* **Exercise directions**
Could you reproduce, exactly as written, every line from the one containing "feine Binaurale Frequenzen" through the last line of the records, and nothing else?

[Stored data entries]
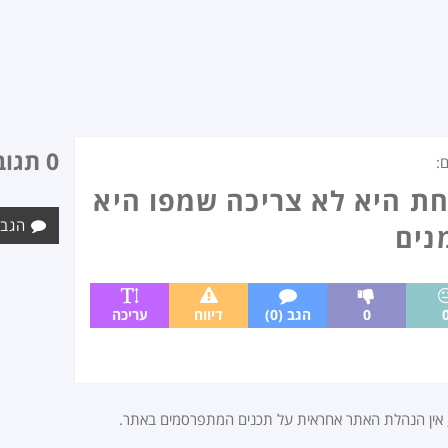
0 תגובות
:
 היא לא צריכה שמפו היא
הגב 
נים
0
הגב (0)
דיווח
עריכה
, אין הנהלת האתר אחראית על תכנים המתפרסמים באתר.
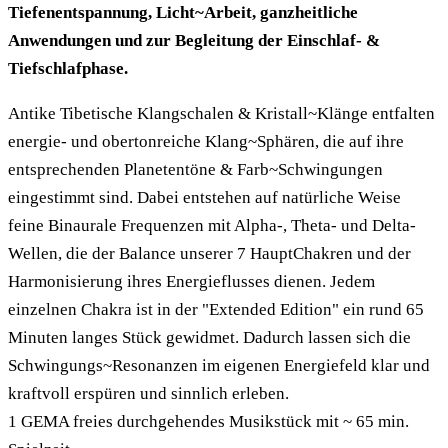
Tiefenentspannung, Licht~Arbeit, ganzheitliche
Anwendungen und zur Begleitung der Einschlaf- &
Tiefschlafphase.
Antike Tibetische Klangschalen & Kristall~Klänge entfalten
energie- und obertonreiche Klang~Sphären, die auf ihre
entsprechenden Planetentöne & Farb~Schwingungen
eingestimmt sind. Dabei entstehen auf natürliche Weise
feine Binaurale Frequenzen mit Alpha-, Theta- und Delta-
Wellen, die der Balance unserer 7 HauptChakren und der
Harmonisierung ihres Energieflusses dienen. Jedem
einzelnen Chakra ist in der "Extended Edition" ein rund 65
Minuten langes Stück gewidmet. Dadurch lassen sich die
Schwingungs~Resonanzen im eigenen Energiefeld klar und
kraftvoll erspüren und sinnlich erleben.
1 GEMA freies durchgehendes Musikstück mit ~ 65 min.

* **Final answer**
feine Binaurale Frequenzen mit Alpha-, Theta- und Delta-
Wellen, die der Balance unserer 7 HauptChakren und der
Harmonisierung ihres Energieflusses dienen. Jedem
einzelnen Chakra ist in der "Extended Edition" ein rund 65
Minuten langes Stück gewidmet. Dadurch lassen sich die
Schwingungs~Resonanzen im eigenen Energiefeld klar und
kraftvoll erspüren und sinnlich erleben.
1 GEMA freies durchgehendes Musikstück mit ~ 65 min.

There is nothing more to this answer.